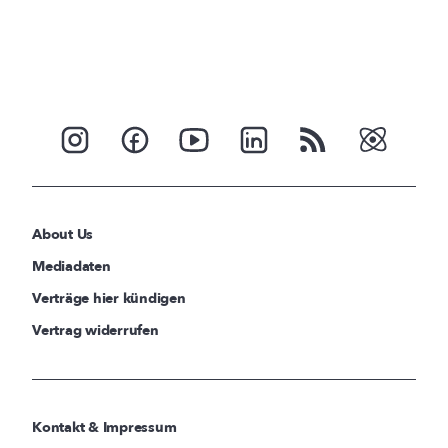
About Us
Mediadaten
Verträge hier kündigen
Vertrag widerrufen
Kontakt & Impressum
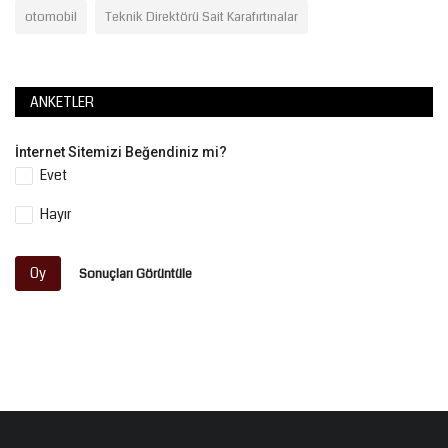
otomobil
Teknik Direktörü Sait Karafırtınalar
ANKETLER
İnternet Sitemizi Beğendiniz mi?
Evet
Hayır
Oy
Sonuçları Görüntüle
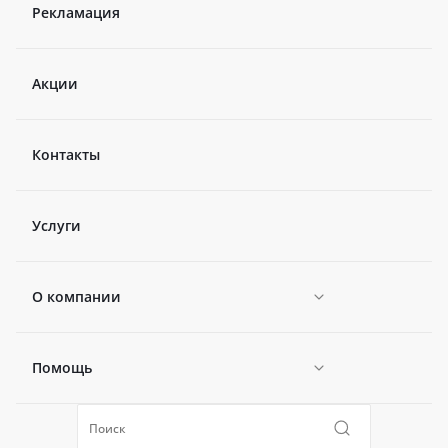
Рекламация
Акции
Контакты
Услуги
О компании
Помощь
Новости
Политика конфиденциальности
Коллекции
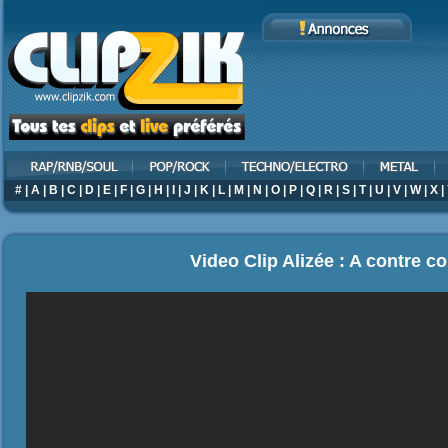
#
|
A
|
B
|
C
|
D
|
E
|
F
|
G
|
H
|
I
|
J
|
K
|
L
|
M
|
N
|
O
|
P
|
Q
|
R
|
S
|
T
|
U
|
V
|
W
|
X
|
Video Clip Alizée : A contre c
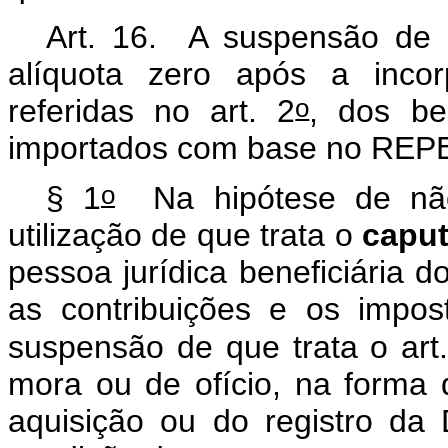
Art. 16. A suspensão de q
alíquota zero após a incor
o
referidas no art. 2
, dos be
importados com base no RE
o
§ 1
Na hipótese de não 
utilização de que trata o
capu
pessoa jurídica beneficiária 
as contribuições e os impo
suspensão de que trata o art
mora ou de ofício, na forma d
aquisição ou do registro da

• • • •

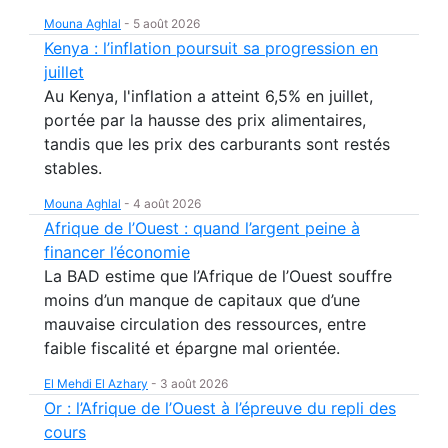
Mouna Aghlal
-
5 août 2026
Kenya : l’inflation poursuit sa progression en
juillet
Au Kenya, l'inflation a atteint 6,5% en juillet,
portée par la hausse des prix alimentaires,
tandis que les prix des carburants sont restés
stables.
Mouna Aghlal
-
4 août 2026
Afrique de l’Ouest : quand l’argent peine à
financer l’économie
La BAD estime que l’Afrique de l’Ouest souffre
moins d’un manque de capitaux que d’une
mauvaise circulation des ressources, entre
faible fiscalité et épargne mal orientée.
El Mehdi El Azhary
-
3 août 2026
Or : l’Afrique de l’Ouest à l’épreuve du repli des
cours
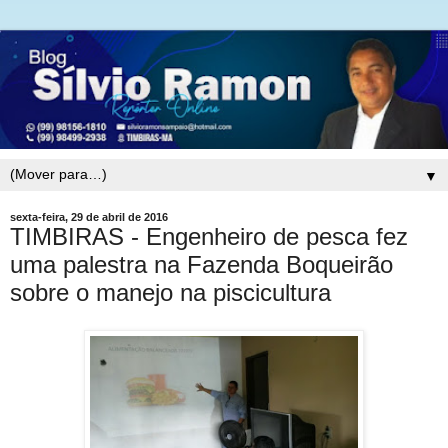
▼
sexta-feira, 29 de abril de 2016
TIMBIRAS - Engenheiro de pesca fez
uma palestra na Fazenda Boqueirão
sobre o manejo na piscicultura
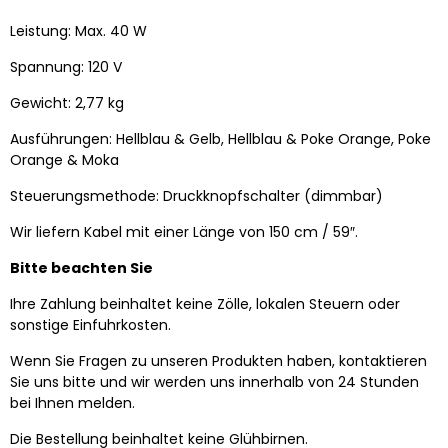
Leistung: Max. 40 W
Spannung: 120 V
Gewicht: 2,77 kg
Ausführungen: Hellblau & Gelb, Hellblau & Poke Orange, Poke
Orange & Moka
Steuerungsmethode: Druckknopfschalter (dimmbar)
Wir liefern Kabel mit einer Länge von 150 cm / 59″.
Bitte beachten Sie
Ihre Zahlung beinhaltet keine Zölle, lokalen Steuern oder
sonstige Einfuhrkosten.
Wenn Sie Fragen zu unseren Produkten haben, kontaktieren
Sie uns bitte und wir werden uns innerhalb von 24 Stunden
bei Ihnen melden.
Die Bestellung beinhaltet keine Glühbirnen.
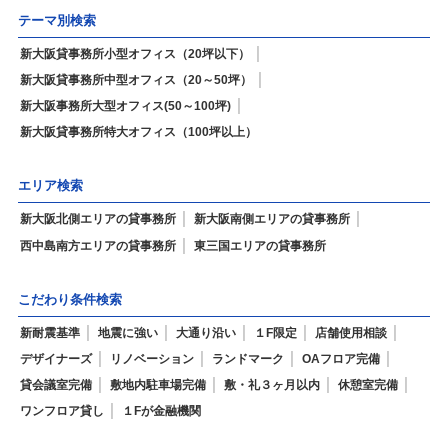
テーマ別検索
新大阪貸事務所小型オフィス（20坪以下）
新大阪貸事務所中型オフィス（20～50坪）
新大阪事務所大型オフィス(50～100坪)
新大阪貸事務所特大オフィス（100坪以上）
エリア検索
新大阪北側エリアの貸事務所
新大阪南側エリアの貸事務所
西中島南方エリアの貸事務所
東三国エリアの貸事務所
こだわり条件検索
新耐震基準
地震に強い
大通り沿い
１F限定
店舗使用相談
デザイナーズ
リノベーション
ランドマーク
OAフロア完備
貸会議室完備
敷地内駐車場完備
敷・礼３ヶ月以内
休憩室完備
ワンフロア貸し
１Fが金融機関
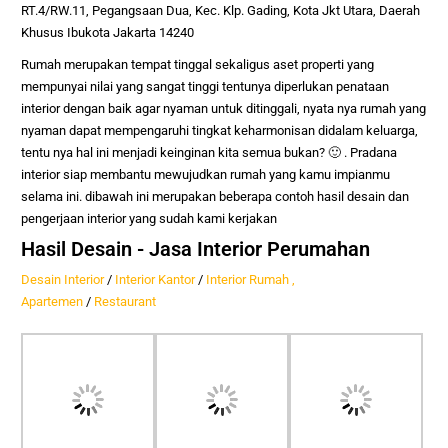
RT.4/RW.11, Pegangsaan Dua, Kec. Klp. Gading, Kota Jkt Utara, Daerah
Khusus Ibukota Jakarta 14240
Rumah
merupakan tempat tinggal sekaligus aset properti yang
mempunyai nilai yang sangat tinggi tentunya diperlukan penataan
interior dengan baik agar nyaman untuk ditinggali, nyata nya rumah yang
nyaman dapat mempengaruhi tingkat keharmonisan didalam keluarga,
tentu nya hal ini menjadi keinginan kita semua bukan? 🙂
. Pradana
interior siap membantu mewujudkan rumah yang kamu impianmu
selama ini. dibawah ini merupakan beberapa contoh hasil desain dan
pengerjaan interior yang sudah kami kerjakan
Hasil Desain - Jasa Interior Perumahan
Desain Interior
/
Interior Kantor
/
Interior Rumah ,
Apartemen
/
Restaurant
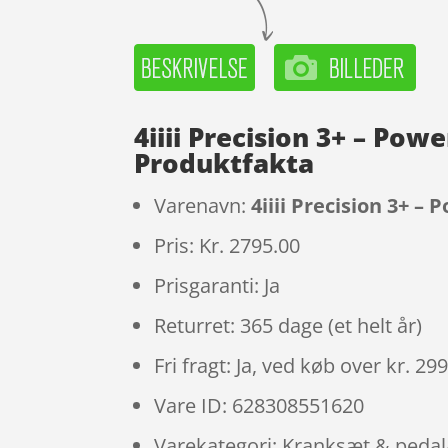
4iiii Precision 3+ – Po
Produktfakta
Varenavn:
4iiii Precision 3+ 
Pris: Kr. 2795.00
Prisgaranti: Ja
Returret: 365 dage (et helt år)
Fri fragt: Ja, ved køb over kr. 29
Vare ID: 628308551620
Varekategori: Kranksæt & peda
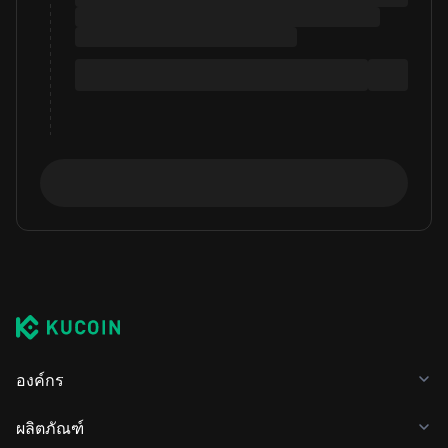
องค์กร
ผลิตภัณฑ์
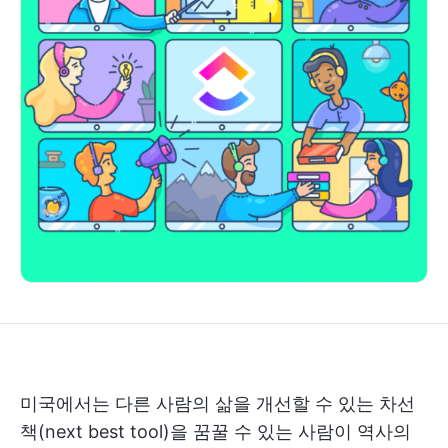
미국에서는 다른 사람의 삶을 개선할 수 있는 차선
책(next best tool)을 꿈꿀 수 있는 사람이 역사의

• • • •

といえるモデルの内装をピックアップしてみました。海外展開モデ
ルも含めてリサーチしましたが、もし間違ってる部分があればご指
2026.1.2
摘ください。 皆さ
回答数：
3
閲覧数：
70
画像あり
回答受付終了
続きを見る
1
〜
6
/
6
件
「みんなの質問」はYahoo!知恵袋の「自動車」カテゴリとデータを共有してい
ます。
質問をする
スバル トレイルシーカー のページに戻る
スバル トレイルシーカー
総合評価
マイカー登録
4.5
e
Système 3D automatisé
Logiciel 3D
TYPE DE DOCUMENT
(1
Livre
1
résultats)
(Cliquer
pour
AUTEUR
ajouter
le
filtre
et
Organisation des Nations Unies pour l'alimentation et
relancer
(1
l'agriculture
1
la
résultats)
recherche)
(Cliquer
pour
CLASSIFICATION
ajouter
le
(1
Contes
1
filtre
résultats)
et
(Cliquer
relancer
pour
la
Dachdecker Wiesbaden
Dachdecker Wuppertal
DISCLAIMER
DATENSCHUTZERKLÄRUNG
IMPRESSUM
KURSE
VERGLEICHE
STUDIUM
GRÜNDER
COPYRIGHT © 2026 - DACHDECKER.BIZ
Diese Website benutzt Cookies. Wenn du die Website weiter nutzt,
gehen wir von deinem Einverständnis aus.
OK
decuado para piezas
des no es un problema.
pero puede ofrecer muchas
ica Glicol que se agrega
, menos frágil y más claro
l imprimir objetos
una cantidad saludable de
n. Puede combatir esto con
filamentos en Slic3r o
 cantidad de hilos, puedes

• • • •

* What is being asked *
Your answer should consist of all lines in the listing above that contain "prix".

* Worked solution *
portée par la hausse des prix alimentaires,
tandis que les prix des carburants sont restés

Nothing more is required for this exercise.